Yep, I'm really struggling with this section Bob.  Again, while I totally concur with the sense of what you're saying, viz, that there is a failure of continuity and momentum, I am unclear about whether the failure can be pinned to the grammatical construction, and more specifically to the absence of verbal energy.  I've just opened the Rialto again and read: "Our own shoulders too." This is undoubtedly verbless.  In the context of the poem it works, but it's verbless.  Am I away with the fairies or does the phrase "All our 20 years redeemed." not contain the verb "redeem"?  Certainly it could be expressed as: "All our 20 years are redeemed."  Does the addition of the verb "be" help?  Is it the passive nature of the verb that causes the problem?

                     All, except that first
schoolroom moment when you laughed
at me, an O of anticipation in your eyes,
and the word optimist like a sun,
somewhere under my mind.

     This last section is another fragment.  "All;" then a series of parenthetical expressions; and then. . . WHAT?

     As a result there is no or little sense of closure at the end of what could be a very fine poem indeed.  The last verse should go : "somewhere under my mind[. . .]" is an intrusion from someplace without events or images or even thoughts.  It's a space-filler, and is begging to go.  Let it go.  

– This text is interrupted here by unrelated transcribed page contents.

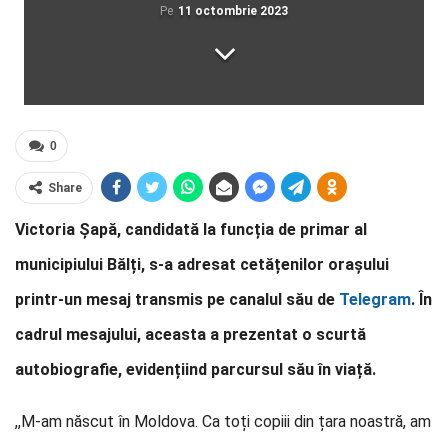
Pe
11 octombrie 2023
0
Share
Victoria Șapă, candidată la funcția de primar al
municipiului Bălți, s-a adresat cetățenilor orașului
printr-un mesaj transmis pe canalul său de
Telegram
. În
cadrul mesajului, aceasta a prezentat o scurtă
autobiografie, evidențiind parcursul său în viață.
,,M-am născut în Moldova. Ca toți copiii din țara noastră, am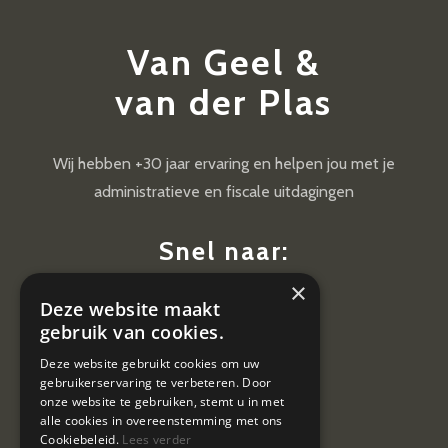
Van Geel &
van der Plas
Wij hebben +30 jaar ervaring en helpen jou met je
administratieve en fiscale uitdagingen
Snel naar:
×
Diensten
Deze website maakt
Nieuws
gebruik van cookies.
Contact
Deze website gebruikt cookies om uw
gebruikerservaring te verbeteren. Door
Vacatures
onze website te gebruiken, stemt u in met
alle cookies in overeenstemming met ons
Cookiebeleid.
Lees verder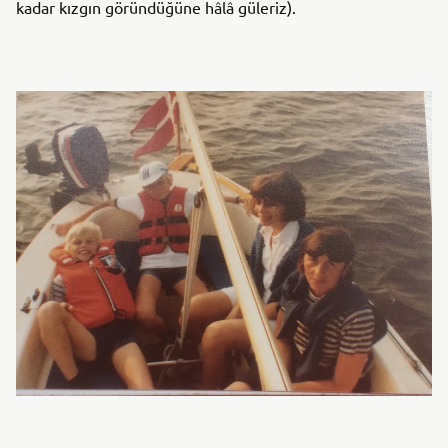
kadar kızgın göründüğüne hâlâ güleriz).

     Why not try a redraft of this thing?  Pay attention to the movement of momentum from section.  Try to put verbs in, so that the reader doesn't drop out of the poem, and dare to finish those sentences as wonderfully as you've started them.

     I'm hoping that my feedback is concrete enough to be useful to you, and that you can see exactly what I'm talking about in these comments.  If you see things differently or disagree, let me know, or if other people have things to say, I'd be happy to hear.  rwood, gave some excellent feedback to one of my poems in another thread; if she's had a look here or has been following at all, she may have comment for Moonbeam or for me or for anybody working here.  As long as the comment tries to be constructive, it's more than welcome.

Once again I'm experiencing the sensation that we are, if not exactly speaking a different language, at lease a different dialect.  Again I don't see the fragment thing very easily, and I see even less the open ended nature of the close.  I am sure you are right mind you, and that there is something amiss.  Perhaps it would help if I tried a prose summary of the last two sections:

                           "All our 20 years
redeemed.   All, except that first
schoolroom moment when you laughed
at me, an O of anticipation in your eyes,
and the word optimist like a sun,
somewhere under my mind."

"All of our 20 years together would be redeemed, except for that first moment, which I can never forgive, the one in the schoolroom when you laughed at me, with a hint of how you might exploit my innocence already in your eyes, simply because I couldn't quite dredge the meaning of the word optimist from my brain."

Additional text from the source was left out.